There are Australians, New Zealanders, Americans, Koreans, Portuguese, Spaniards, Argentinians, Brazilians, a Colombian, and the former Wolves midfielder Hong Wan, from Croydon. Plus Arif Aiman – “the pearl of Malaysia”, García says. “Quick, good one on one, strong, scores goals, he could play in Europe easily.”

Johor drew at the weekend. It was the first time they had dropped points, 21 games into the Malaysia Super League season, but they maintained their long unbeaten league run: 105 games now, three off the world record.

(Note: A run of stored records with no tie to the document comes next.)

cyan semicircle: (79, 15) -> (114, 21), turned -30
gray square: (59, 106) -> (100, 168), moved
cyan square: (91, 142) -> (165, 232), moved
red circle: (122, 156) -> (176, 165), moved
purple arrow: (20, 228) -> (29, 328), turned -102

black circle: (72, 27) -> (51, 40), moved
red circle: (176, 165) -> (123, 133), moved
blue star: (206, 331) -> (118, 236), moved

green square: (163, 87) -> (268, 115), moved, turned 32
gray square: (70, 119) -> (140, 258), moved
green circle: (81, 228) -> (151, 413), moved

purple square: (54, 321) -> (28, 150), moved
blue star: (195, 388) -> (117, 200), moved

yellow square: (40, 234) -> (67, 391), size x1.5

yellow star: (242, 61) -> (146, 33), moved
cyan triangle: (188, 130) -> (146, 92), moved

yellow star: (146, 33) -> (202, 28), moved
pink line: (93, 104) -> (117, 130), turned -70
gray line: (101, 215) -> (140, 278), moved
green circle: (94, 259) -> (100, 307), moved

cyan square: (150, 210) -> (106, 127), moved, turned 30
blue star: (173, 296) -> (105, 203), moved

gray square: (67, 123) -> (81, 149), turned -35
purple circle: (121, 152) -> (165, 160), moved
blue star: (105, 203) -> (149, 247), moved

“Malaysian football is taking big steps,” García says. “It’s still a long way behind Europe, but Kuala Lumpur are working well, Kuching, Selangor … we all need those teams to improve. Malaysia only has one Champions League place. We have won the league every year for a decade.

“We’re four games from the longest run in history, we hope to reach the cup final again and the big challenge for us this year was the Champions League. We got through, the first time a Malaysian team got this far. Vietnam, Japan, Malaysia, now Saudi: the effort the players make is titanic and when I saw what that meant to them, to everyone, I could feel the tears.”